The jury is out on whether Scandinavian Airlines (SAS) will survive in its present form, after the long-troubled carrier reported another round of heavy losses and looming job cuts this week. New long-haul flights direct from Oslo are on the drawing board, however, and aircraft crews have dodged more cuts for now.
Everyone wearing an SAS uniform on board its flights “is saved,” reported newspaper Aftenposten on Thursday, the morning after SAS executives announced lower total revenues in its second quarter and a pre-tax loss that was three times the size of last year’s in the same period. The disappointing financial results mean SAS will need to eliminate another 300 jobs.
Most of the job cuts will be made within SAS’ administration, however. Top SAS executive Eivind Roald, the airline’s Norwegian director of sales and marketing, said he can’t rule out layoffs in administration also in Norway, with more details due after the summer holidays.
‘More headwind,’ new routes
Cabin and cockpit crews, however, can feel relatively secure, at least for now, and Roald seemed to downplay the current financial turbulence. “We have a bit more headwind and need to adjust our course,” Roald told Aftenposten. “Therefore we have a need for more cost savings that also will be in the billion-kroner class. We’ll come back to that in the autumn.”
The airline also intends, however, to introduce new intercontinental non-stop routes to the US and Asia from Oslo and Stockholm. “Where these routes will go, won’t be decided until after the summer,” Roald said. “They will probably be entirely new routes that SAS doesn’t offer today from any of the Scandinavian capitals.”
One of the analysts who follows SAS most closely, Jacob Pedersen of Sydbank in Denmark, told Aftenposten that he doesn’t think SAS is in any acute crisis but isn’t fully convinced SAS’ new initiatives will make the company profitable in the future. Others are more pessimistic, not least after SAS CEO Rickard Gustafson indicated he was unprepared for a new billion-kroner loss.
Worse than expected
“I knew the beginning of the year would be weak (in revenues) but didn’t think it would last,” Gustafson told newspaper Dagens Næringsliv (DN). “When we saw how the market for airfares was developing in March and April, it was clear the situation was worsening.” SAS’ only comfort is that arch-rival Norwegian Air also experienced even weaker margins in its latest quarter.
Analyst Lars Heindorff of ABG Sundal Collier thus told DN that SAS only has two to four years left to increase profitability if it’s to survive in Europe’s highly competitive and crowded airline market with high capacity of available seats. The airline, according to Heindorff, can never cut costs enough and therefore must hope for industry consolidation and market allowance to charge higher fares.

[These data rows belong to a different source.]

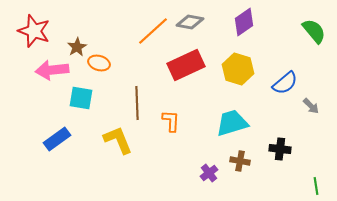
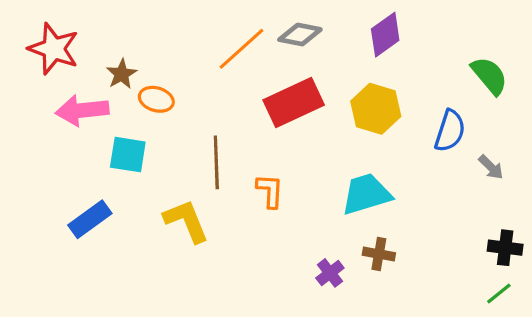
green semicircle: (314, 31) -> (489, 76), moved
blue semicircle: (285, 83) -> (450, 131), turned -32
black cross: (280, 149) -> (505, 248), moved
green line: (316, 186) -> (499, 293), turned 60

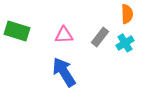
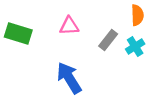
pink triangle: (64, 35) -> (69, 26), moved

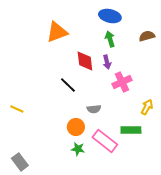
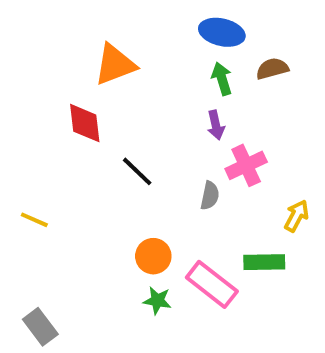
brown semicircle: (147, 36) -> (272, 69), moved
red diamond: (85, 61) -> (85, 123), moved
gray semicircle: (94, 109) -> (210, 196), moved, turned -72

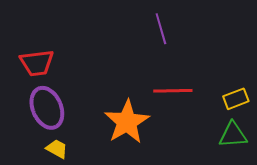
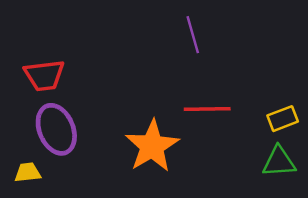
yellow trapezoid: (57, 149) -> (28, 172), moved, turned -35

Kenneth Sivertsen of Arctic Securites added that SAS “has to be able to charge higher fares, otherwise it won’t make it. It’s a tough situation.”

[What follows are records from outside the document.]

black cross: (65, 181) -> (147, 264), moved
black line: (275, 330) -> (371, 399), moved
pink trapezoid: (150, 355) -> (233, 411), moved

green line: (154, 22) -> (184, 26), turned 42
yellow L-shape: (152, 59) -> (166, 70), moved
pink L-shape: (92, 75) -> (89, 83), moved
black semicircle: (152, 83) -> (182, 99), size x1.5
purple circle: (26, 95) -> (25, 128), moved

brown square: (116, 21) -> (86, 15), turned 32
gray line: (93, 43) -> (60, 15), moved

SAS’ signals about wanting to further increase capacity by adding new routes worry analyst Hans-Erik Jacobsen of Swedbank First Securities. “They should rather accept a loss of market share and ensure that their flights are fuller,” he told DN.

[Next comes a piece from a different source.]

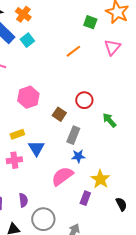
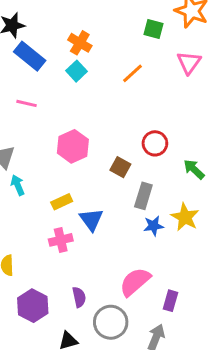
orange cross: (23, 14) -> (80, 43), moved
cyan square: (27, 40) -> (76, 71), moved
pink semicircle: (62, 176) -> (135, 282), moved
yellow star: (100, 179) -> (185, 217), moved
purple rectangle: (85, 198) -> (170, 301), moved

Passenger Odd-Arne Kleveland, a partner in the Kyllingstad Klevland law firm, said while checking in for a flight from Stavanger to Oslo that he hopes SAS is still around five years from now, but doesn’t think the airline will be in its present form. “The airline is a victim of developments in the industry, combined with strong labour unions,” Kleveland told DN. “I hope it will still exist in five years, but hardly in the form we know today.”